John almost replied with another question, but stopped himself.  He had asked too many already.  Instead, his eyes looked over to the old tree.  On it’s gnarled, imposing trunk was nailed a plain, metal thermometer.  He could see the mercury had settled right under the freezing point, where someone had drawn a red line with a pen.  Taking out his camera, John snapped a closeup of the thermometer with just enough of the elm tree showing in the frame.  Just as the click of the shutter had finished its reverberations, John heard the excited shout of the girl on the bench.          
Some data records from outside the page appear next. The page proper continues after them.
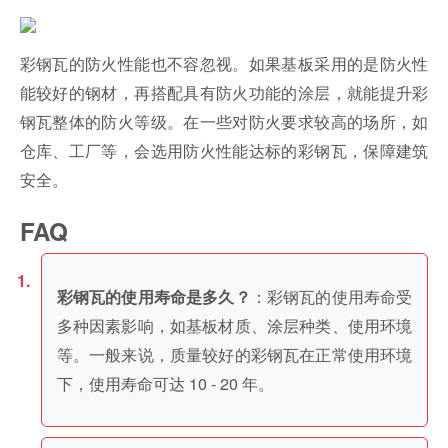
彩钢瓦的防火性能也不容忽视。如果基板采用的是防火性
能较好的钢材，再搭配具有防火功能的涂层，就能提升彩
钢瓦整体的防火等级。在一些对防火要求较高的场所，如
仓库、工厂等，会选用防火性能达标的彩钢瓦，保障建筑
安全。
FAQ
：彩钢瓦的使用寿命受
彩钢瓦的使用寿命是多久？
多种因素影响，如基板材质、涂层种类、使用环境
等。一般来说，质量较好的彩钢瓦在正常使用环境
下，使用寿命可达 10 - 20 年。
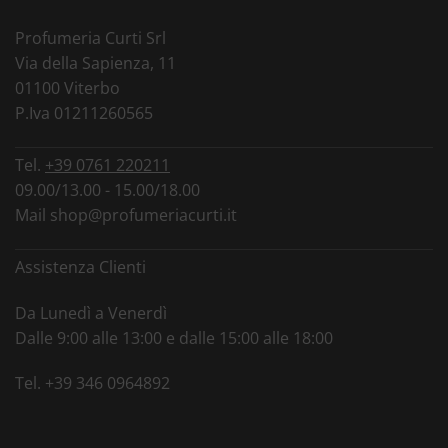
Profumeria Curti Srl
Via della Sapienza, 11
01100 Viterbo
P.Iva 01211260565
Tel.
+39 0761 220211
09.00/13.00 - 15.00/18.00
Mail
shop@profumeriacurti.it
Assistenza Clienti
Da Lunedì a Venerdì
Dalle 9:00 alle 13:00 e dalle 15:00 alle 18:00
Tel.
+39 346 0964892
Swinging his gaze in her direction, John could see that snow had suddenly started falling.  Flakes filled the air.  The girl looked absolutely delighted, but not the least bit surprised.  John stood for several seconds, or maybe even a minute, and then wished the girl a good night.

Walking back up the hill to his car, John’s thoughts settled upon a quote he had once heard by Aristotle:  To appreciate the beauty of a snowflake, it is necessary to stand out in the cold.  John hugged his camera close to his side.  He couldn’t wait to get back home and see his family.